A Midsummer Night’s Dream
Evviva, evviva all’amore. Sogniamolo pure nelle notti d’estate, quando folletti e fate spargono incantesimi e le giovani coppie passano dalla realtà alla fantasia, tra i dolci inganni, appunto, dell’amore.
Ci scherza sulla commedia scekspiriana Benjamin Britten, mettendola in musica nel 1960, con una divertente confusione di stili, di caricature vocali del passato e di ammiccamenti jazzistici e rockeggianti, ovviamente sparsi con intelligenza e gusto. La storia è arcinota per raccontarla, ma la musica, scivolosa, spumeggiante, anche languida e brillante è da sé un microcosmo spiritoso e in fondo malinconico. Come è difficile amare e passare dal sogno alla realtà. Eppure, bisogna divertirsi e sorridere, così come il Bardo (e Britten) suggeriscono.
I tre atti volano che è un piacere, perché la regia di Paul Curran, al romano Teatro dell’Opera, repliche fino al 26, è rapida, incalzante: gli scambi fra la realtà – i commedianti in abiti moderni – e la fantasia – il tempietto candido come un teatro nel teatro, con tanto di gradinata simil-antica –, si susseguono veloci e credibili, quanto mai gustosi nelle gag, nelle trovate dal gusto un po’ da commedia dell’arte.

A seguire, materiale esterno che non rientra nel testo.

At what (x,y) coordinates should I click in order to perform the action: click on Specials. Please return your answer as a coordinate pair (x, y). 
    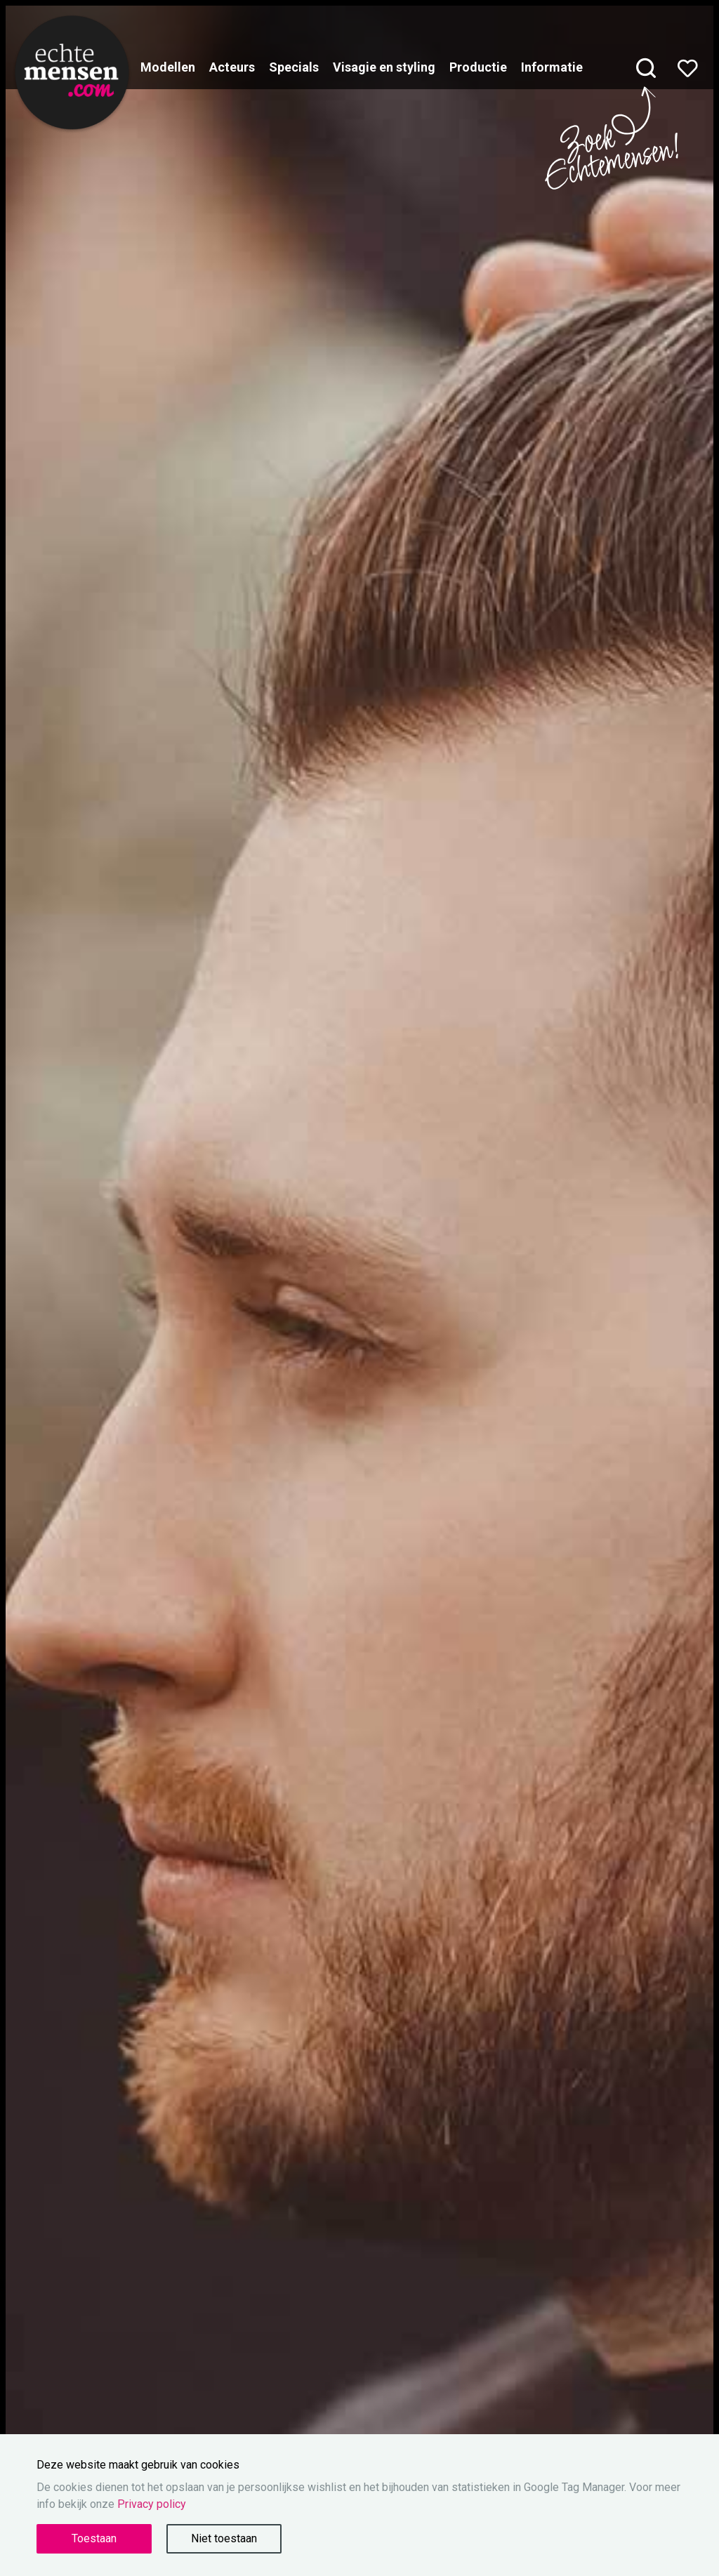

Naturalmente, con una partitura così poliedrica nei registri – dal comico al leggero al lacrimoso al fantastico – ha bisogno di un grande direttore e James Conlon, si sa, lo è e lo dimostra, giocando con l’orchestra, che si diverte anch’essa, fra lepidezze sussurri e sensualità mica tanto nascoste.
Un cast sperimentato scenicamente e vocalmente impazza sul palco, coinvolgendo nel divertimento lo spettatore, specie all’ultimo atto. Brillante il malizioso, distratto Puck, interpretato dall’attore Michael Batten, alla sua prima volta in un’opera. Spettacolo veramente gustoso, da riproporre.